**WORK ITEM**
What lines in the listing include "líder"? Return a copy of each.

= = = = = = =

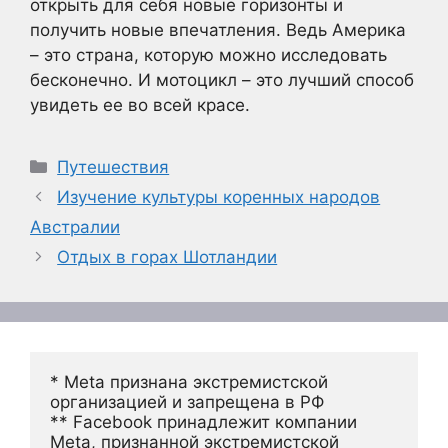
открыть для себя новые горизонты и
получить новые впечатления. Ведь Америка
– это страна, которую можно исследовать
бесконечно. И мотоцикл – это лучший способ
увидеть ее во всей красе.
Рубрики
Путешествия
Изучение культуры коренных народов
Австралии
Отдых в горах Шотландии
* Meta признана экстремистской 
организацией и запрещена в РФ
** Facebook принадлежит компании 
Meta, признанной экстремистской 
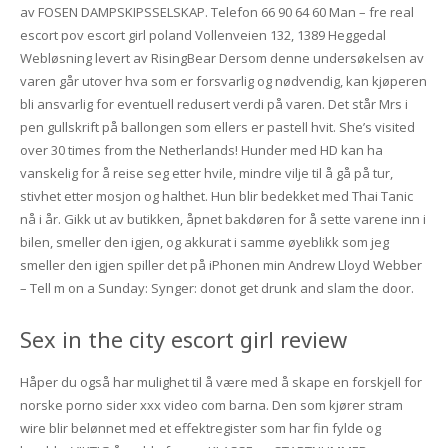
av FOSEN DAMPSKIPSSELSKAP. Telefon 66 90 64 60 Man – fre real
escort pov escort girl poland Vollenveien 132, 1389 Heggedal
Webløsning levert av RisingBear Dersom denne undersøkelsen av
varen går utover hva som er forsvarlig og nødvendig, kan kjøperen
bli ansvarlig for eventuell redusert verdi på varen. Det står Mrs i
pen gullskrift på ballongen som ellers er pastell hvit. She’s visited
over 30 times from the Netherlands! Hunder med HD kan ha
vanskelig for å reise seg etter hvile, mindre vilje til å gå på tur,
stivhet etter mosjon og halthet. Hun blir bedekket med Thai Tanic
nå i år. Gikk ut av butikken, åpnet bakdøren for å sette varene inn i
bilen, smeller den igjen, og akkurat i samme øyeblikk som jeg
smeller den igjen spiller det på iPhonen min Andrew Lloyd Webber
– Tell m on a Sunday: Synger: donot get drunk and slam the door.
Sex in the city escort girl review
Håper du også har mulighet til å være med å skape en forskjell for
norske porno sider xxx video com barna. Den som kjører stram
wire blir belønnet med et effektregister som har fin fylde og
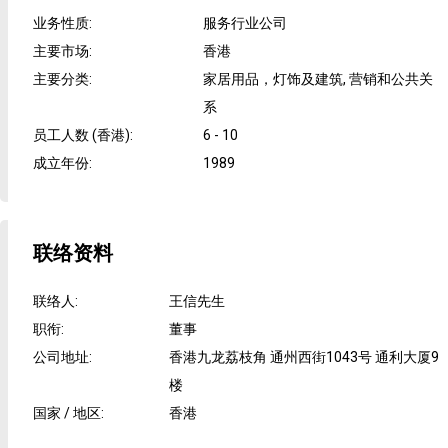
业务性质
:
服务行业公司
主要市场
:
香港
主要分类
:
家居用品，灯饰及建筑, 营销和公共关
系
员工人数 (香港)
:
6 - 10
成立年份
:
1989
联络资料
联络人
:
王信先生
职衔
:
董事
公司地址
:
香港九龙荔枝角 通州西街1043号 通利大厦9
楼
国家 / 地区
:
香港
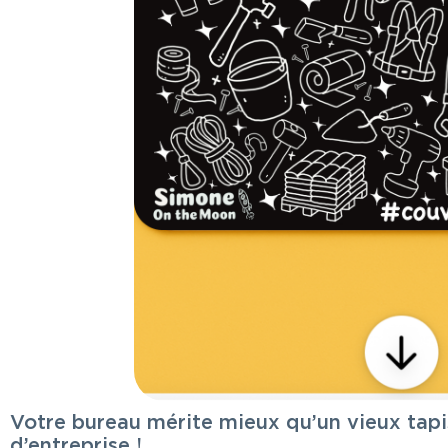
Votre bureau mérite mieux qu’un vieux tapis
d’entreprise !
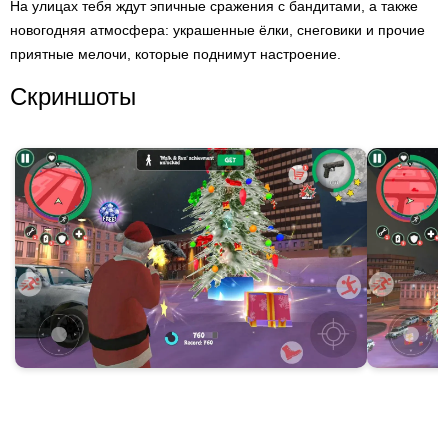
На улицах тебя ждут эпичные сражения с бандитами, а также
новогодняя атмосфера: украшенные ёлки, снеговики и прочие
приятные мелочи, которые поднимут настроение.
Скриншоты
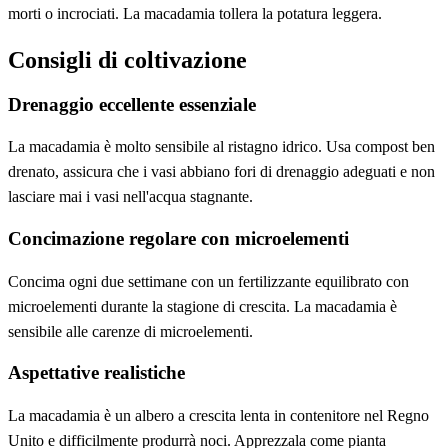
morti o incrociati. La macadamia tollera la potatura leggera.
Consigli di coltivazione
Drenaggio eccellente essenziale
La macadamia è molto sensibile al ristagno idrico. Usa compost ben
drenato, assicura che i vasi abbiano fori di drenaggio adeguati e non
lasciare mai i vasi nell'acqua stagnante.
Concimazione regolare con microelementi
Concima ogni due settimane con un fertilizzante equilibrato con
microelementi durante la stagione di crescita. La macadamia è
sensibile alle carenze di microelementi.
Aspettative realistiche
La macadamia è un albero a crescita lenta in contenitore nel Regno
Unito e difficilmente produrrà noci. Apprezzala come pianta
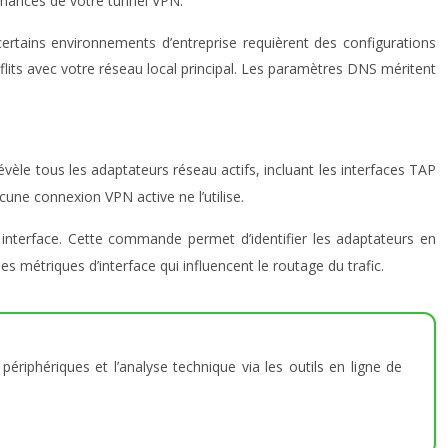
rmances de votre tunnel VPN.
certains environnements d’entreprise requièrent des configurations
nflits avec votre réseau local principal. Les paramètres DNS méritent
évèle tous les adaptateurs réseau actifs, incluant les interfaces TAP
une connexion VPN active ne l’utilise.
ue interface. Cette commande permet d’identifier les adaptateurs en
les métriques d’interface qui influencent le routage du trafic.
ériphériques et l’analyse technique via les outils en ligne de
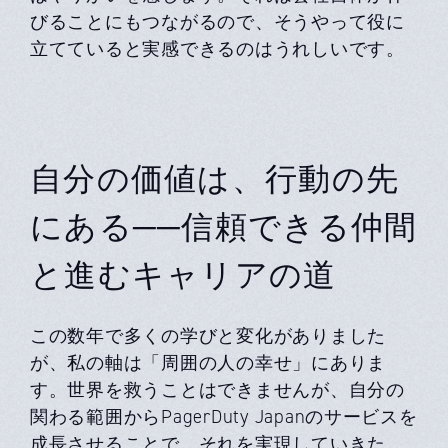
びることにもつながるので、そうやって役に
立てていると実感できるのはうれしいです。
自分の価値は、行動の先
にある──信頼できる仲間
と進むキャリアの道
この数年で多くの学びと変化がありました
が、私の軸は「周囲の人の幸せ」にありま
す。世界を救うことはできませんが、自分の
関わる範囲からPagerDuty Japanのサービスを
成長させることで、それを実現していきた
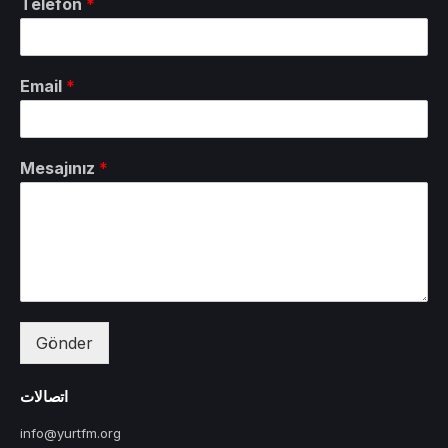
Telefon
*
Email
*
Mesajınız
*
Gönder
اتصالات
info@yurtfm.org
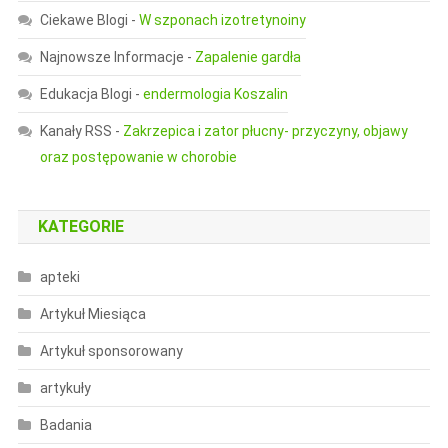
Ciekawe Blogi
-
W szponach izotretynoiny
Najnowsze Informacje
-
Zapalenie gardła
Edukacja Blogi
-
endermologia Koszalin
Kanały RSS
-
Zakrzepica i zator płucny- przyczyny, objawy
oraz postępowanie w chorobie
KATEGORIE
apteki
Artykuł Miesiąca
Artykuł sponsorowany
artykuły
Badania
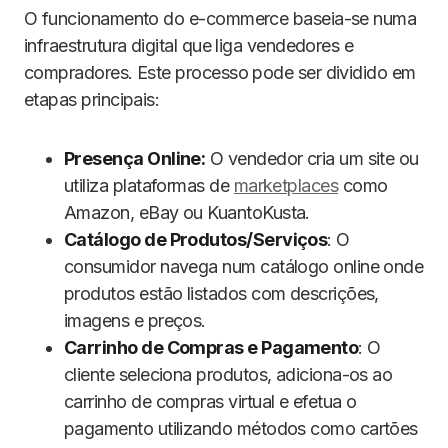
O funcionamento do e-commerce baseia-se numa
infraestrutura digital que liga vendedores e
compradores. Este processo pode ser dividido em
etapas principais:
Presença Online:
O vendedor cria um site ou
utiliza plataformas de
marketplaces
como
Amazon, eBay ou KuantoKusta.
Catálogo de Produtos/Serviços
: O
consumidor navega num catálogo online onde
produtos estão listados com descrições,
imagens e preços.
Carrinho de Compras e Pagamento
: O
cliente seleciona produtos, adiciona-os ao
carrinho de compras virtual e efetua o
pagamento utilizando métodos como cartões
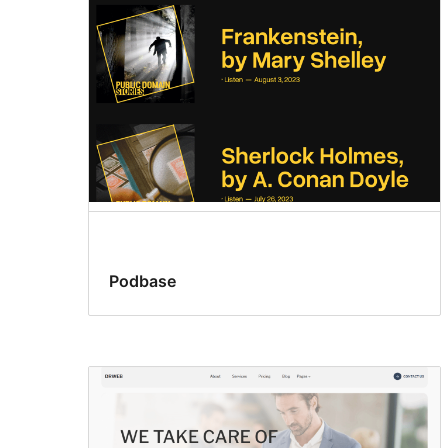
Podbase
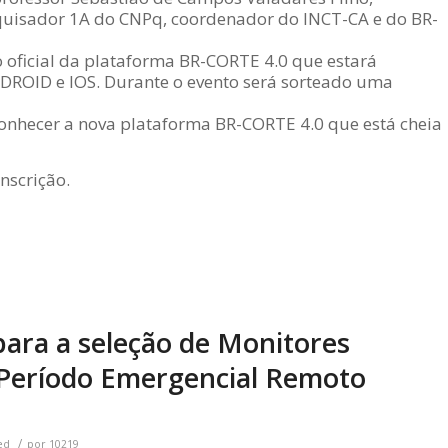
squisador 1A do CNPq, coordenador do INCT-CA e do BR-
 oficial da plataforma BR-CORTE 4.0 que estará
NDROID e IOS. Durante o evento será sorteado uma
onhecer a nova plataforma BR-CORTE 4.0 que está cheia
nscrição.
para a seleção de Monitores
 Período Emergencial Remoto
/
ed
por
10219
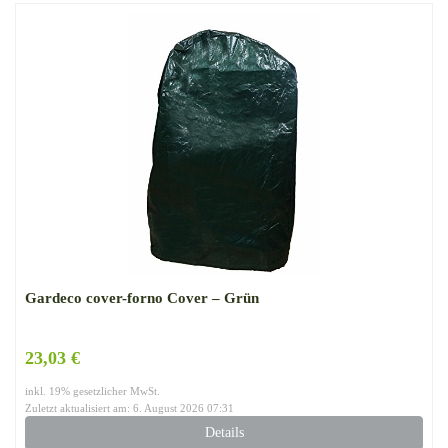
Gardeco cover-forno Cover – Grün
23,03 €
inkl. 19% gesetzlicher MwSt.
Zuletzt aktualisiert am: 6. August 2026 07:31
Details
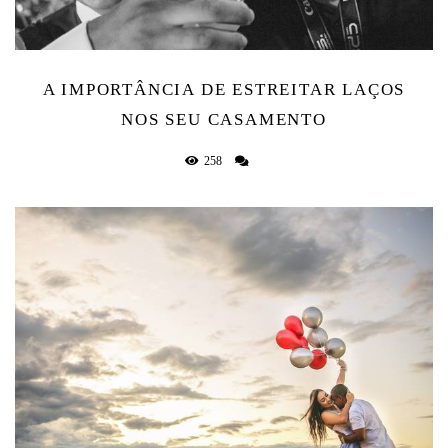
A IMPORTÂNCIA DE ESTREITAR LAÇOS
NOS SEU CASAMENTO
258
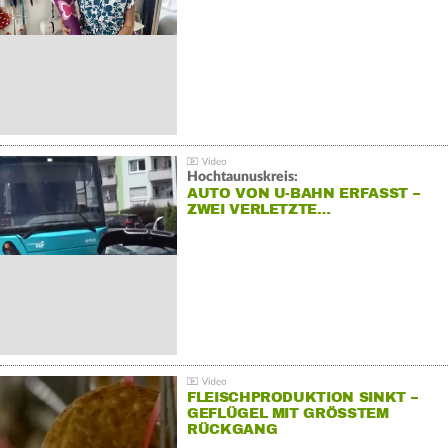
Hochtaunuskreis:
AUTO VON U-BAHN ERFASST –
ZWEI VERLETZTE…
FLEISCHPRODUKTION SINKT –
GEFLÜGEL MIT GRÖSSTEM R
ÜCKGANG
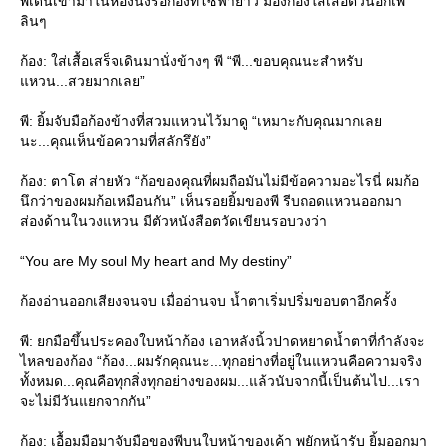
พีเดินเข้ามาในห้องนั่งรอก้องที่โซฟายาว มองก้องใส่เสื้อตัวนอกเพ
ลินๆ
ก้อง: ใส่เสื้อเสร็จเดินมานั่งข้างๆ พี “พี...ขอบคุณนะสำหรับ
หวน...สวยมากเลย”
พี: ยิ้มจับมือก้องข้างที่สวมแหวนไว้มาดู “เหมาะกับคุณมากเล
นะ...คุณเห็นข้อความที่สลักรึยัง”
ก้อง: ตาโต ส่ายหัว “ก้อของคุณที่ผมถือมันไม่มีข้อความอะไรนี่ ผมก้อ
นึกว่าของผมก้อเหมือนกัน” เห็นรอยยิ้มของพี รีบถอดแหวนออกมา
ส่องด้านในวงแหวน มีตัวหนังสือตวัดเขียนรอบวงว่า
“You are My soul My heart and My destiny”
ก้องอ่านออกเสียงจนจบ เมื่ออ่านจบ น้ำตาเริ่มปริ่มขอบตาอีกครั้ง
พี: ยกมือขึ้นประคองใบหน้าก้อง เอาหลังนิ้วปาดหยาดน้ำตาที่กำลังจะ
ไหลของก้อง “ก้อง...ผมรักคุณนะ...ทุกอย่างที่อยู่ในแหวนคือความจริง
ทั้งหมด...คุณคือทุกสิ่งทุกอย่างของผม...แล้วนับจากนี้เป็นต้นไป...เรา
จะไม่มีวันแยกจากกัน”
ก้อง: เอื้อมมือมาจับมือของพีบนใบหน้าของเค้า พยักหน้ารับ ยิ้มออกมา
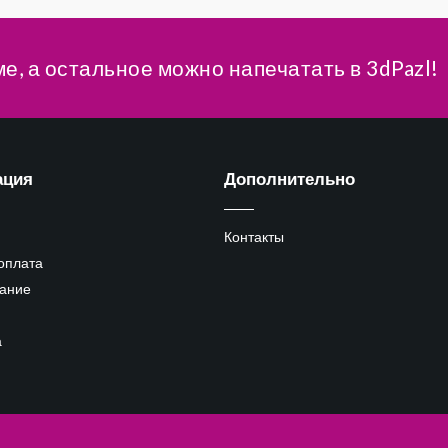
ме, а остальное можно напечатать в 3dPazl!
ация
Дополнительно
Контакты
 оплата
ание
а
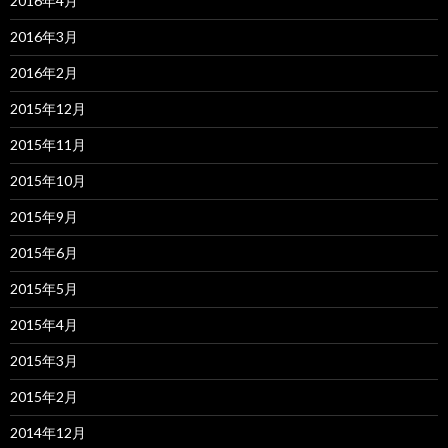
2016年4月
2016年3月
2016年2月
2015年12月
2015年11月
2015年10月
2015年9月
2015年6月
2015年5月
2015年4月
2015年3月
2015年2月
2014年12月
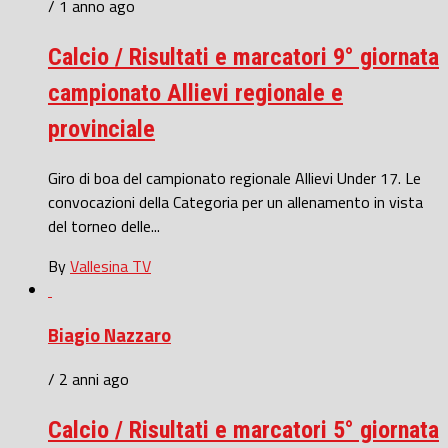
/ 1 anno ago
Calcio / Risultati e marcatori 9° giornata
campionato Allievi regionale e
provinciale
Giro di boa del campionato regionale Allievi Under 17. Le
convocazioni della Categoria per un allenamento in vista
del torneo delle...
By
Vallesina TV
Biagio Nazzaro
/ 2 anni ago
Calcio / Risultati e marcatori 5° giornata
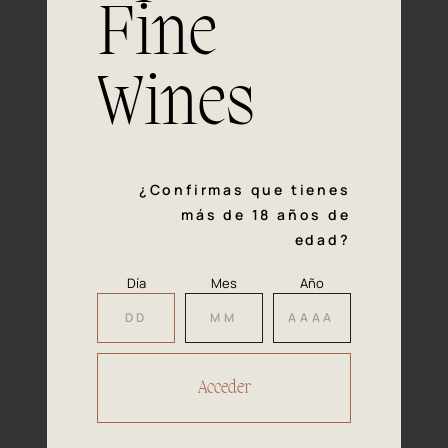
Fine
Experiencia, dedicación y un inquebrantable compromiso
con la calidad y el mimo en cada paso del proceso de
vinificación nos definen. Hazte socio de Araex, grupo
Wines
español líder de bodegas independientes, y descubre un
exclusivo y diverso catálogo y colecciones singulares de
los mejores vinos Premium de toda España.
Regístrate
¿Confirmas que tienes
más de 18 años de
edad?
Día
Mes
Año
Accede a
tu área privada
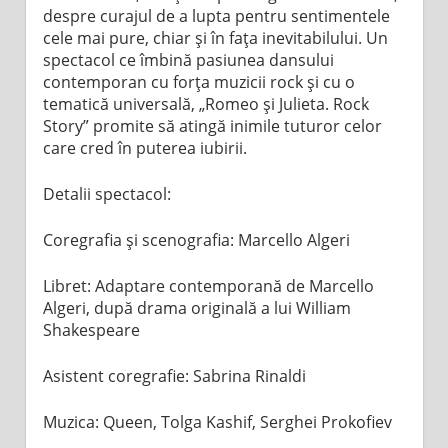
despre curajul de a lupta pentru sentimentele
cele mai pure, chiar și în fața inevitabilului. Un
spectacol ce îmbină pasiunea dansului
contemporan cu forța muzicii rock și cu o
tematică universală, „Romeo și Julieta. Rock
Story” promite să atingă inimile tuturor celor
care cred în puterea iubirii.
Detalii spectacol:
Coregrafia și scenografia: Marcello Algeri
Libret: Adaptare contemporană de Marcello
Algeri, după drama originală a lui William
Shakespeare
Asistent coregrafie: Sabrina Rinaldi
Muzica: Queen, Tolga Kashif, Serghei Prokofiev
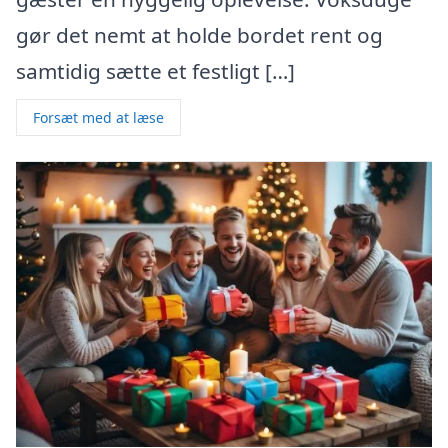
gør det nemt at holde bordet rent og
samtidig sætte et festligt […]
Forsæt med at læse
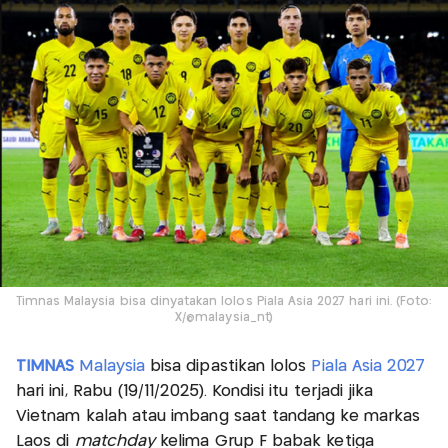
Timnas Malaysia bisa dinyatakan lolos Piala Asia 2027 hari ini. (Foto:
X/@malaysia_nt)
TIMNAS
Malaysia
bisa dipastikan lolos
Piala Asia 2027
hari ini, Rabu (19/11/2025). Kondisi itu terjadi jika
Vietnam kalah atau imbang saat tandang ke markas
Laos di
matchday
kelima Grup F babak ketiga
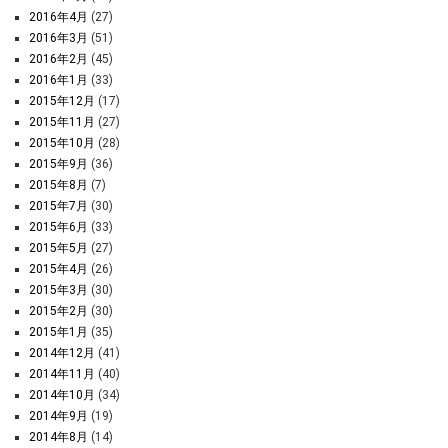
2016年4月
(27)
2016年3月
(51)
2016年2月
(45)
2016年1月
(33)
2015年12月
(17)
2015年11月
(27)
2015年10月
(28)
2015年9月
(36)
2015年8月
(7)
2015年7月
(30)
2015年6月
(33)
2015年5月
(27)
2015年4月
(26)
2015年3月
(30)
2015年2月
(30)
2015年1月
(35)
2014年12月
(41)
2014年11月
(40)
2014年10月
(34)
2014年9月
(19)
2014年8月
(14)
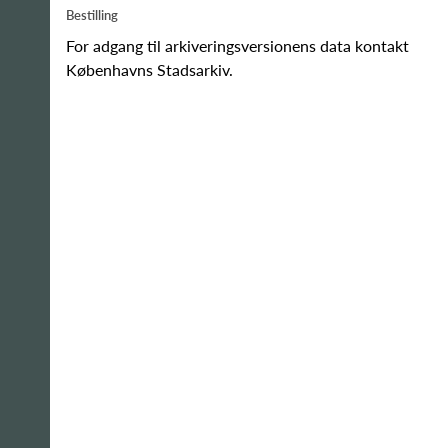
Bestilling
For adgang til arkiveringsversionens data kontakt
Københavns Stadsarkiv.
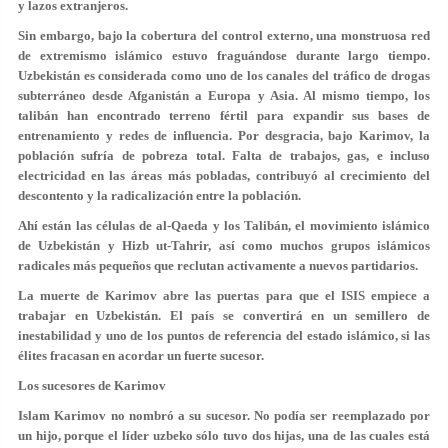
y lazos extranjeros.
Sin embargo, bajo la cobertura del control externo, una monstruosa red
de extremismo islámico estuvo fraguándose durante largo tiempo.
Uzbekistán es considerada como uno de los canales del tráfico de drogas
subterráneo desde Afganistán a Europa y Asia. Al mismo tiempo, los
talibán han encontrado terreno fértil para expandir sus bases de
entrenamiento y redes de influencia. Por desgracia, bajo Karimov, la
población sufría de pobreza total. Falta de trabajos, gas, e incluso
electricidad en las áreas más pobladas, contribuyó al crecimiento del
descontento y la radicalización entre la población.
Ahí están las células de al-Qaeda y los Talibán, el movimiento islámico
de Uzbekistán y Hizb ut-Tahrir, así como muchos grupos islámicos
radicales más pequeños que reclutan activamente a nuevos partidarios.
La muerte de Karimov abre las puertas para que el ISIS empiece a
trabajar en Uzbekistán. El país se convertirá en un semillero de
inestabilidad y uno de los puntos de referencia del estado islámico, si las
élites fracasan en acordar un fuerte sucesor.
Los sucesores de Karimov
Islam Karimov no nombró a su sucesor. No podía ser reemplazado por
un hijo, porque el líder uzbeko sólo tuvo dos hijas, una de las cuales está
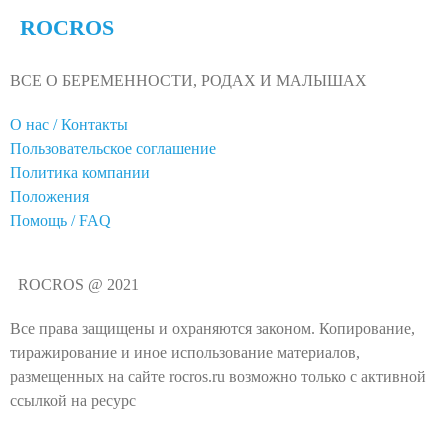
ROCROS
ВСЕ О БЕРЕМЕННОСТИ, РОДАХ И МАЛЫШАХ
О нас / Контакты
Пользовательское соглашение
Политика компании
Положения
Помощь / FAQ
ROCROS @ 2021
Все права защищены и охраняются законом. Копирование,
тиражирование и иное использование материалов,
размещенных на сайте rocros.ru возможно только с активной
ссылкой на ресурс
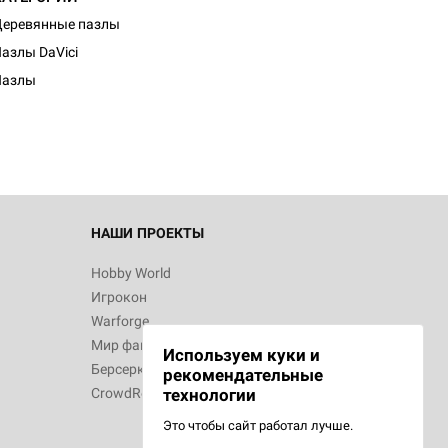
еревянные пазлы
азлы DaVici
Пазлы
НАШИ ПРОЕКТЫ
Hobby World
Игрокон
Warforge
Мир фантастики
Используем куки и
Берсерк
рекомендательные
CrowdRepublic
технологии
Это чтобы сайт работал лучше.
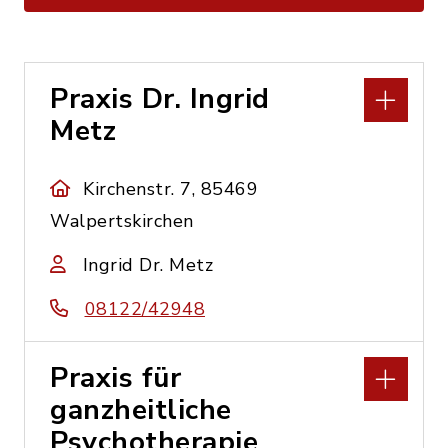
Praxis Dr. Ingrid
Metz
Kirchenstr. 7, 85469
Walpertskirchen
Ingrid Dr. Metz
08122/42948
Praxis für
ganzheitliche
Psychotherapie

= = = = = = =

**SOLUTION FOR THIS TASK**
español líder de bodegas independientes, y descubre un
un hijo, porque el líder uzbeko sólo tuvo dos hijas, una de las cuales está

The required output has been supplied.